> _Excerpted records_:
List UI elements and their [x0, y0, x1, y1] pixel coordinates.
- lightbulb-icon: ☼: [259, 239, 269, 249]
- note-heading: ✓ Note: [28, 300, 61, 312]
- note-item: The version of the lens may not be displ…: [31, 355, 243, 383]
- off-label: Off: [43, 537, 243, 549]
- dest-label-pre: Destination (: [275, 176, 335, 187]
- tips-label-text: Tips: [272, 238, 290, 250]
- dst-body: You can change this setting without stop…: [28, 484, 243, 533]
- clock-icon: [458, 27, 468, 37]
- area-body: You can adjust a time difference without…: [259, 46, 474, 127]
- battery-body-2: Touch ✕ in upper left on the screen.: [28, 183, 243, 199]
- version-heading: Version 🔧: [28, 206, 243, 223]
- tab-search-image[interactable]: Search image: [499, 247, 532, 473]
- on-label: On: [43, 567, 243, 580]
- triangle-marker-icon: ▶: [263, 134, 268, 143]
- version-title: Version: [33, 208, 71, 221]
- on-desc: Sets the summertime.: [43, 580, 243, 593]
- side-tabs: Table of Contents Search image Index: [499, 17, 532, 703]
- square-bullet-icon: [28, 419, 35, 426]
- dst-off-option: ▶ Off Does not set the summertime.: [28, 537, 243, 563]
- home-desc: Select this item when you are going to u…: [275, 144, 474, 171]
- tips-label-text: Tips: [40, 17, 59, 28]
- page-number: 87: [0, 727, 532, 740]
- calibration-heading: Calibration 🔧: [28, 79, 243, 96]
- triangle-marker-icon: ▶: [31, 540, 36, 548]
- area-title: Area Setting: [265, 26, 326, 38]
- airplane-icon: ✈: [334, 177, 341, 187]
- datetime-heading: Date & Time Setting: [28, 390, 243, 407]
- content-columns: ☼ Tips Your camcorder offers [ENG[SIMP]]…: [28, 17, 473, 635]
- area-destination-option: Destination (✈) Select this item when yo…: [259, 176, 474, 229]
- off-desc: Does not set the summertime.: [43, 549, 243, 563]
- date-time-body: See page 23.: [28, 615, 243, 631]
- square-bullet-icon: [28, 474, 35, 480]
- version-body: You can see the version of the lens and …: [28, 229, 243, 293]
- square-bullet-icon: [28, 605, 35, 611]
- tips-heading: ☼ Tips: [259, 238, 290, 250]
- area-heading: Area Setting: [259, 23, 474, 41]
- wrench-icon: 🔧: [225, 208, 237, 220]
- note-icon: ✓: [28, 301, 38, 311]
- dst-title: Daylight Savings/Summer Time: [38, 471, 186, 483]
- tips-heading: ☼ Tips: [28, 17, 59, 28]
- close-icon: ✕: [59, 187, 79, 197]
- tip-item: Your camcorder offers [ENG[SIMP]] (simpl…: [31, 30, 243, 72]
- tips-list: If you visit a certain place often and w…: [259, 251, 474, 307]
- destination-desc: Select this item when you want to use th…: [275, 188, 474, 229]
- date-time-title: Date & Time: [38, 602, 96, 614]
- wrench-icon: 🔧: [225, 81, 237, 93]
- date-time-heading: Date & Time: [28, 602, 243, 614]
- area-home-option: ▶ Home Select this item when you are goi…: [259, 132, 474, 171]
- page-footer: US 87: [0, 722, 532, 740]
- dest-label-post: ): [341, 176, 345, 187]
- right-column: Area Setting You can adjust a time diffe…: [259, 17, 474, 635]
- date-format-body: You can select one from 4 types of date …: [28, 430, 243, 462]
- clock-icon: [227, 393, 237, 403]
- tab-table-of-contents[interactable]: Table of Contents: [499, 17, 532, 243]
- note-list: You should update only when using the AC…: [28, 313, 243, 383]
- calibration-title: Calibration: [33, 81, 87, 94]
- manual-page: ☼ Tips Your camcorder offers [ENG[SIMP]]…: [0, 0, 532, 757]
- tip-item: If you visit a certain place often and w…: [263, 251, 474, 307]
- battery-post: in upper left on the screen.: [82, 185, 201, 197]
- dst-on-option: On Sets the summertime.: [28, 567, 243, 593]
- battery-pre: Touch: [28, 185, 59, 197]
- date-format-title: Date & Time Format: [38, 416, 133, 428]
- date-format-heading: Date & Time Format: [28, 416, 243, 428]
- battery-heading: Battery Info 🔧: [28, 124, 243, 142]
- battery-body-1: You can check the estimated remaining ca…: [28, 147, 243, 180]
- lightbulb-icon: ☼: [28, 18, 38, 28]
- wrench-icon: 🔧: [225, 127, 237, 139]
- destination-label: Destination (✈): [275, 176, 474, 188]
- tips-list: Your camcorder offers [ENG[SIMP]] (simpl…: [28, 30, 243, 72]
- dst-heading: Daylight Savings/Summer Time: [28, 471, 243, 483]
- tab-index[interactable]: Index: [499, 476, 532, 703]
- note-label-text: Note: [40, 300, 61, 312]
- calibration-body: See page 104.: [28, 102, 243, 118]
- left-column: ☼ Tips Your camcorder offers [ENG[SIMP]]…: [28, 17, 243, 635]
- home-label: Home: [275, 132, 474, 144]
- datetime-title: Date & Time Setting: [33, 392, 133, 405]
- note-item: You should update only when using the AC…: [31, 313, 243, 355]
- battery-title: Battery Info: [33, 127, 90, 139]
---
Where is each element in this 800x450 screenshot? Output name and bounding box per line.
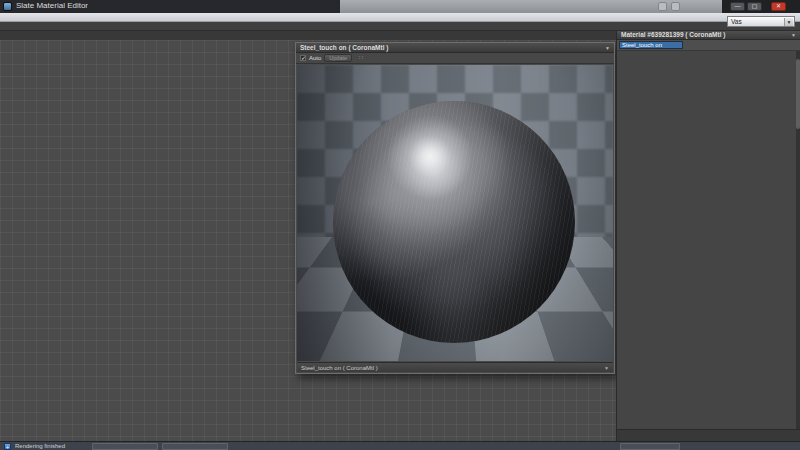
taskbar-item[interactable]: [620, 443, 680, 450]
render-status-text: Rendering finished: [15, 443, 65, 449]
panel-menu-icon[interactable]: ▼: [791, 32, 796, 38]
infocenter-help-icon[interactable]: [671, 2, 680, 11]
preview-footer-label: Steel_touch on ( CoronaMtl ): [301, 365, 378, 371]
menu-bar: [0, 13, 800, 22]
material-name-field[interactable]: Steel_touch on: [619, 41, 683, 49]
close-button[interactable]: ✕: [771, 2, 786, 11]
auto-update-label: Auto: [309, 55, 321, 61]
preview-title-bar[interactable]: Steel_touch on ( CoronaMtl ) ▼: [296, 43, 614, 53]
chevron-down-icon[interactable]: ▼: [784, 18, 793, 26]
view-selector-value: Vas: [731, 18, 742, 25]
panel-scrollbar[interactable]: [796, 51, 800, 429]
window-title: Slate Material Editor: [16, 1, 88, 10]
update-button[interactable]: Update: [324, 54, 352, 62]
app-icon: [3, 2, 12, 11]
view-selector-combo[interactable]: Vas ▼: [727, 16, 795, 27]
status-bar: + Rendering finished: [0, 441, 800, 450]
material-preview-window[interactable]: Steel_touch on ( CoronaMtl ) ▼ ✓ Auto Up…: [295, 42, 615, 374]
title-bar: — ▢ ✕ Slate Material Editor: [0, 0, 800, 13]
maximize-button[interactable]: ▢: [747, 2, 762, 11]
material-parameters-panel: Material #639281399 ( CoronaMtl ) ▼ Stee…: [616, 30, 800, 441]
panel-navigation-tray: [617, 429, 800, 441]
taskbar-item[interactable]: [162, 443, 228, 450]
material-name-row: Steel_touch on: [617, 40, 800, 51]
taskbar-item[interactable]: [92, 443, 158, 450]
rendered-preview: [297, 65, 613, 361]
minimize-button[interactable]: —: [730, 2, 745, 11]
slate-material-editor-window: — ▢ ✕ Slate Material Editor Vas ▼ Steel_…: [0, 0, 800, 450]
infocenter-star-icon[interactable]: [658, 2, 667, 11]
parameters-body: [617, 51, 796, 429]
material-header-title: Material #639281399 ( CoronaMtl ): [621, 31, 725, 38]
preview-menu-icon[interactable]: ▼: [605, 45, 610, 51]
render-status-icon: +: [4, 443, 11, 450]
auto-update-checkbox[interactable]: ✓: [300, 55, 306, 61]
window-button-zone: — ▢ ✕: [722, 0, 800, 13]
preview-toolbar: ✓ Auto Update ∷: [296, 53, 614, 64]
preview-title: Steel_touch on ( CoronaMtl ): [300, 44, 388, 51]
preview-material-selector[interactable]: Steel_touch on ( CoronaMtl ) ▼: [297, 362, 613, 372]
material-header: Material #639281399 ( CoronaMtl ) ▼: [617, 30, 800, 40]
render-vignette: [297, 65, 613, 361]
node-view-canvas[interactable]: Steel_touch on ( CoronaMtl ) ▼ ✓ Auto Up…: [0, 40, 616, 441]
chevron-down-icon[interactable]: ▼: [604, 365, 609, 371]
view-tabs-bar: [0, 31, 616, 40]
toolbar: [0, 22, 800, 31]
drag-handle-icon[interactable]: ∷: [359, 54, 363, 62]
--
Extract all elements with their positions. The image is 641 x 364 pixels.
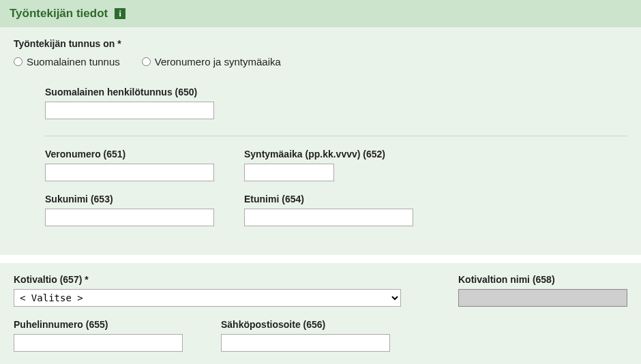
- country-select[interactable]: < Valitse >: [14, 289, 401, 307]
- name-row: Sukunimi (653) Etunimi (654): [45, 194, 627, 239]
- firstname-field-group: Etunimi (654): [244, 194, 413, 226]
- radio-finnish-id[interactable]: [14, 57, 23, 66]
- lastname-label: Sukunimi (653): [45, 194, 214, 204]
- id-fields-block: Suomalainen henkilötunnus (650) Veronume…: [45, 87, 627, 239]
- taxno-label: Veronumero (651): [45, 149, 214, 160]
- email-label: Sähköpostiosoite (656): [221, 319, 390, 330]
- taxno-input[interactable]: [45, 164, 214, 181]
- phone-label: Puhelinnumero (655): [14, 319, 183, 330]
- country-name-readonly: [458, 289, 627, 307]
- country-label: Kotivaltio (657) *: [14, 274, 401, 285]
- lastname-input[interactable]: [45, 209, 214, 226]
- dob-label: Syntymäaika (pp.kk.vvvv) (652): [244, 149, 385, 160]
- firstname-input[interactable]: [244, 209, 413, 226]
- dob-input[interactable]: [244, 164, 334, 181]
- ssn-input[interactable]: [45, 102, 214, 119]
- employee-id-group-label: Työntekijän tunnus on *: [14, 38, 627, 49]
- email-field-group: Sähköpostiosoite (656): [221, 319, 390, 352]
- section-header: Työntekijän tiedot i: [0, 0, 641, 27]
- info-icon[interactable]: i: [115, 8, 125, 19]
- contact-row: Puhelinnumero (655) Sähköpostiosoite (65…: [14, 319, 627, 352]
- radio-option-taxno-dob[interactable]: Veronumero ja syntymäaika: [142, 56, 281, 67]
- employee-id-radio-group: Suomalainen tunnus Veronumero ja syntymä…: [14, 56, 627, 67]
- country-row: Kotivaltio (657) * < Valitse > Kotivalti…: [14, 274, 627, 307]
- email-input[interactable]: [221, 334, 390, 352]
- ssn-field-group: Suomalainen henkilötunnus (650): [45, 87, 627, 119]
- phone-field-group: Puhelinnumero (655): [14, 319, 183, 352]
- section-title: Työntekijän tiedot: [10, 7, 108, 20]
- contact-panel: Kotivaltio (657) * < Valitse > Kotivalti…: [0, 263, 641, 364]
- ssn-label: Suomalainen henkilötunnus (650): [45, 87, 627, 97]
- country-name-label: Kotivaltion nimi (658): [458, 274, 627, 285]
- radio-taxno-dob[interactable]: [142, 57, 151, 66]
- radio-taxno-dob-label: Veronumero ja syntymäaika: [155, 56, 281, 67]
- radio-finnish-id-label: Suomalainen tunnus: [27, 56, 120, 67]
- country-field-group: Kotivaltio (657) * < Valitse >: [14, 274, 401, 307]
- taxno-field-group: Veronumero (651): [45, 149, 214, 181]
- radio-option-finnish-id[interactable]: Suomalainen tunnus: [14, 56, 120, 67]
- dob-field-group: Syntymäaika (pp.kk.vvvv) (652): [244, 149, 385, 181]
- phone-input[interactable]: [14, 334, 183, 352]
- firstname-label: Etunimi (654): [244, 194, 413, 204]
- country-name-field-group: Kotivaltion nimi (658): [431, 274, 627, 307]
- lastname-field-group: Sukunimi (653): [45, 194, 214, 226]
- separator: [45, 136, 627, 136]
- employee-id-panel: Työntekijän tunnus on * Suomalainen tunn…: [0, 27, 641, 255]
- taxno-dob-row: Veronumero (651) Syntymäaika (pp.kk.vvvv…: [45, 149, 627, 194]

> _Task statement_: I need every line of the material that includes "text", so please copy them out.

> _Exercise solution_:
- tips-label-text: Tips: [272, 238, 290, 250]
- tips-label-text: Tips: [40, 17, 59, 28]
- note-label-text: Note: [40, 300, 61, 312]
render-status-text: Rendering finished: [15, 443, 65, 449]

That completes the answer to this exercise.